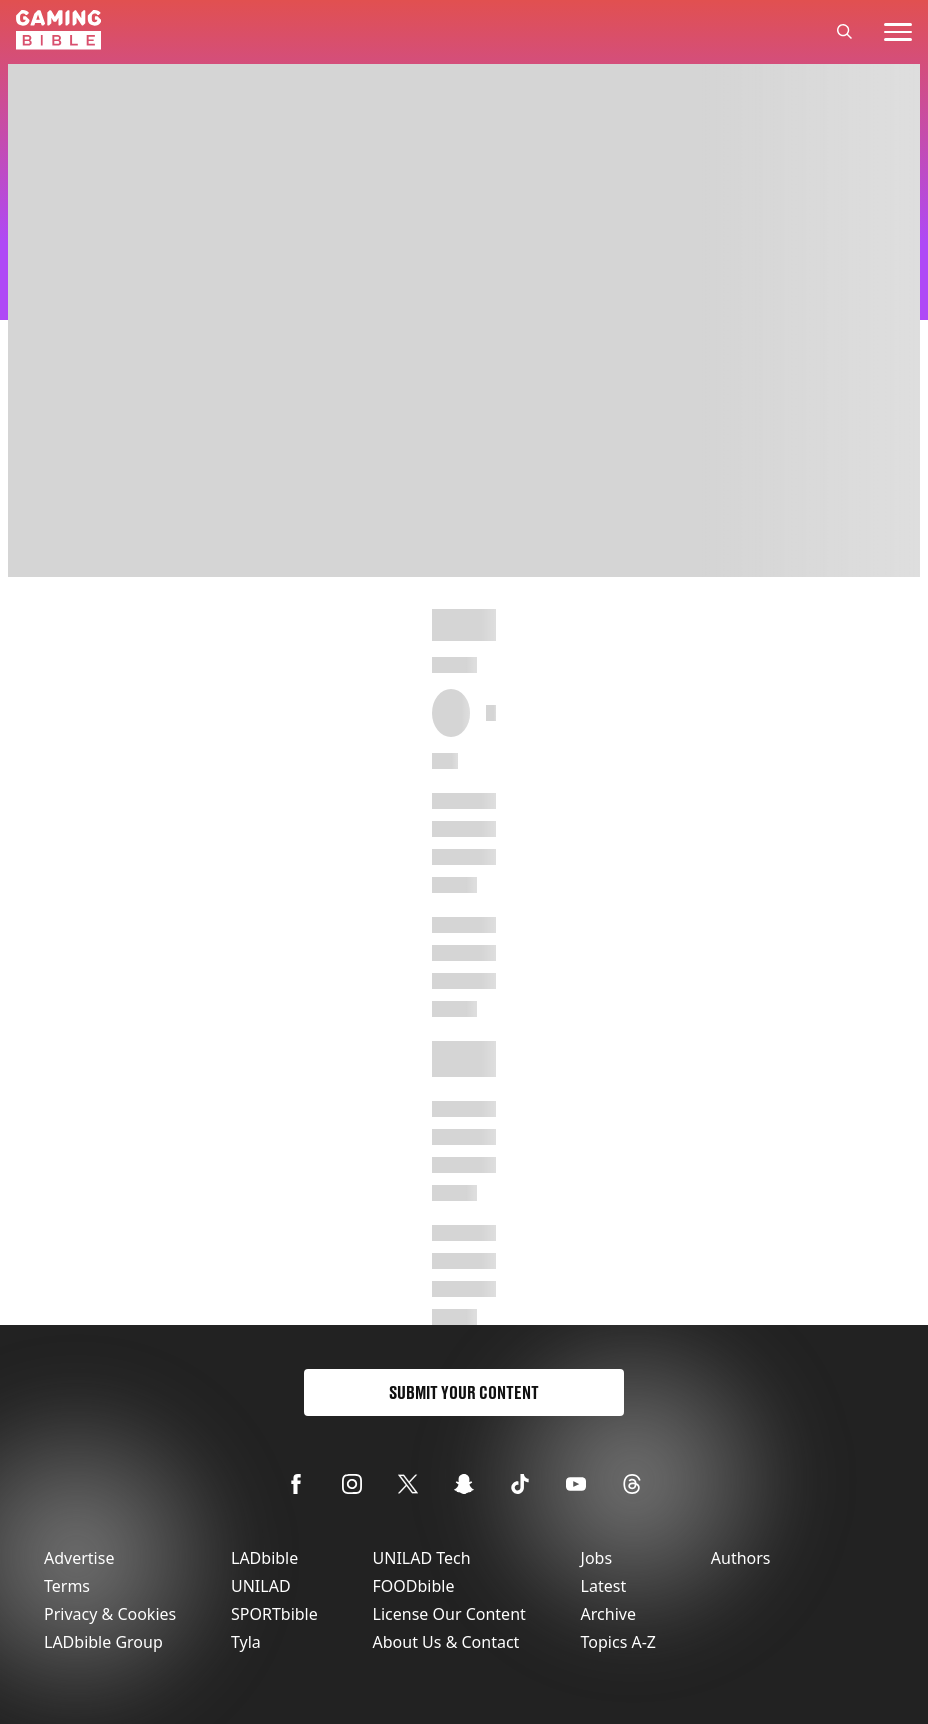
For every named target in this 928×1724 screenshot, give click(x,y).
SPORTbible (274, 1614)
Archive (608, 1614)
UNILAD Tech (422, 1558)
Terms (67, 1586)
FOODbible (414, 1586)
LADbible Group (103, 1642)
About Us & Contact (446, 1642)
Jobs (597, 1558)
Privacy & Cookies (110, 1614)
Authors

→ **TASK GOAL**
Return every record exactly, leaving out the pictures.

→ **RESULT**
For every named target in this 928×1724 screenshot, give click(x,y).
SPORTbible (274, 1614)
Archive (608, 1614)
UNILAD Tech (422, 1558)
Terms (67, 1586)
FOODbible (414, 1586)
LADbible Group (103, 1642)
About Us & Contact (446, 1642)
Jobs (597, 1558)
Privacy & Cookies (110, 1614)
Authors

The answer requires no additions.